Paris, Saint-André des Arts, le 11 janvier 2008

11 janvier 2008, appel du collectif

Collectif national de l'action culturelle cinématographe
communiqué du 11 janvier 2008 • télécharger le pdf



 



Une très forte baisse du soutien de l’État menace aujourd’hui la diffusion et l’action culturelle cinématographique sur tout le territoire. C’est sur la base de ce constat alarmant que les signataires de l’appel à mobilisation "Cinéma et audiovisuel : vers le démantèlement de la diversité culturelle ?" ont organisé une rencontre de débats et de réflexion le 11 janvier au cinéma le Saint-André des Arts à Paris.

Plus de 300 personnes, cinéastes, producteurs, réalisateurs, distributeurs, chercheurs, comédiens, techniciens, enseignants, responsables de festivals, de salles privées, de salles publiques, d’associations de salles et d'associations culturelles et d'éducation artistique, de ciné-clubs et d'associations d'éducation artistique, représentants de structures réparties sur tout le territoire, se sont réunies pour échanger sur la situation périlleuse connue par le secteur de l’action culturelle cinématographique suite aux annonces faites par le ministère de la Culture.

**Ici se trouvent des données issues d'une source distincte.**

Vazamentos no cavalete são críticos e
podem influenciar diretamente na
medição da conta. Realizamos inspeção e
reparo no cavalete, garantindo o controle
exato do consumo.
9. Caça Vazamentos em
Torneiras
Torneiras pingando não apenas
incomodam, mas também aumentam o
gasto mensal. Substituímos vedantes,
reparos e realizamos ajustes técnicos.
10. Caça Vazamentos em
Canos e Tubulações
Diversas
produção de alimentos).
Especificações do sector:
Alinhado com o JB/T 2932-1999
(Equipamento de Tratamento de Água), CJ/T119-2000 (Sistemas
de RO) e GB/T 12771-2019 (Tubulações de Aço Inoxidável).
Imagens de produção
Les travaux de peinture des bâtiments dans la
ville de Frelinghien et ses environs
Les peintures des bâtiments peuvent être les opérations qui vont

La démarche à l'origine de l’engagement de fond qui se structure depuis cet automne témoigne de l'extraordinaire richesse des réseaux de l’action culturelle cinématographique, de leurs engagements et de leurs attentes. Ces paroles publiques marquent aujourd’hui la détermination des acteurs à se réunir et à défendre les principes et les fondements qui ont permis de structurer et de qualifier depuis des années une politique fondamentale de création, de diffusion et de transmission.

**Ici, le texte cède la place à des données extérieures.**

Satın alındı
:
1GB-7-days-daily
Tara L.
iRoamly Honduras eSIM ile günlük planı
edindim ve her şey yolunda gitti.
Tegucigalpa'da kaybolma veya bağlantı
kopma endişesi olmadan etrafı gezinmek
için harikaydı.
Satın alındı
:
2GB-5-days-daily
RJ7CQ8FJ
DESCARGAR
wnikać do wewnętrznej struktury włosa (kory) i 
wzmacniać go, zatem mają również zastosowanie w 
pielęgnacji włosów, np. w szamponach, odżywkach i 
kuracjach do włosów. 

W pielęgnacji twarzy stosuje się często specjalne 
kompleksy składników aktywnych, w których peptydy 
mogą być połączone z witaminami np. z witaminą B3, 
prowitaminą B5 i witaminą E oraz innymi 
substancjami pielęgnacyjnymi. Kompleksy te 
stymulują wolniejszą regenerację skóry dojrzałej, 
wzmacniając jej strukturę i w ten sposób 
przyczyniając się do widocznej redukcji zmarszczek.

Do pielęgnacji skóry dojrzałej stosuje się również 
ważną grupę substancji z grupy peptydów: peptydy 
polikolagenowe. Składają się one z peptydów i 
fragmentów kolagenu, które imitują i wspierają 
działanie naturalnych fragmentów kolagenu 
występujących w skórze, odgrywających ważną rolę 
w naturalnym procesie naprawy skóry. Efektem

Cette mobilisation et le mouvement qui émergent ici mobilisent transversalement, de manière convergente et solidaire. Elle concerne les terrains qui fondent le sens de nos engagements au quotidien. Ces engagements singuliers sur des terrains différents sont communs. Ils posent la nécessité de défendre le principe de la diversité, de la recherche et de l’exception culturelle en matière de cinéma et d’audiovisuel dans une logique de partenariat et de dialogue permanent avec l’Etat.

***

Au regard de l’esprit d’échange et d’ouverture, au cœur de toute démarche politique en matière artistique et culturelle, nous attendons aujourd’hui de l’Etat un véritable positionnement en faveur des réseaux de l’action culturelle cinématographique et audiovisuelle. Sur les territoires, partout en France, ces acteurs, ces projets, fondent le socle de l’intervention publique du cinéma.

Nous refusons le double langage, les multiples déclarations d’intention et la gestion de la communication publique qui prévalent aujourd’hui et ne pourrons considérer les évolutions à venir que sur la base d’une concertation réelle.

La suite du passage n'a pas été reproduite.